Bien qu’elle se dise solide, Rachel est également pétrie de failles : si on la voit pleurer dès l’introduction, on sent bien qu’elle pourrait s’écrouler à tout moment. Et alors que Margot et Sam, en adolescents typiques, sont complètement absorbés par leurs propres problématiques (pour Margot, la bonne élève, l’idée de faire renaître les arts dans leur lycée en remportant un prix ; pour Sam, la perspective de rencontrer un amoureux), Billy est clairement intrigué par ce mélange de détermination et de fragilité qu’il perçoit chez l’enseignante.

Un peu à la manière d’un Little Miss Sunshine, ce film sans prétention utilise le voyage comme un révélateur pour les personnages qui, sous l’effet de leur cohabitation durant 3 jours, vont chacun avancer dans leur parcours individuel.

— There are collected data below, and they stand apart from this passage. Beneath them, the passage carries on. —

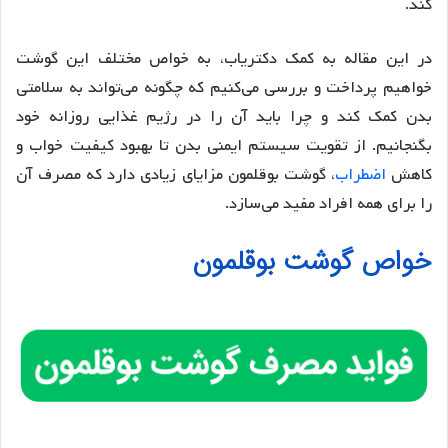
کند.
در این مقاله به کمک دکتریاب، به خواص مختلف این گوشت
خواهیم پرداخت و بررسی می‌کنیم که چگونه می‌تواند به سلامتی
بدن کمک کند و چرا باید آن را در رژیم غذایی روزانه خود
بگنجانیم. از تقویت سیستم ایمنی بدن تا بهبود کیفیت خواب و
کاهش
اضطراب
، گوشت بوقلمون مزایای زیادی دارد که مصرف آن
را برای همه افراد مفید می‌سازد.
خواص گوشت بوقلمون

Rapidement, Margot et Sam sont relégués au second plan, même si chacun a droit à son arc narratif, au profit de la relation un peu étrange qui commence à se nouer entre Billy et Rachel, faite de non-dits et de confidences, d’interdits à demi transgressés. Ce sont deux âmes torturées qui se reconnaissent et c’est ce que j’ai trouvé très beau et bien filmé par Julia Hart, qui, pour une première réalisation, ne manque pas de subtilité.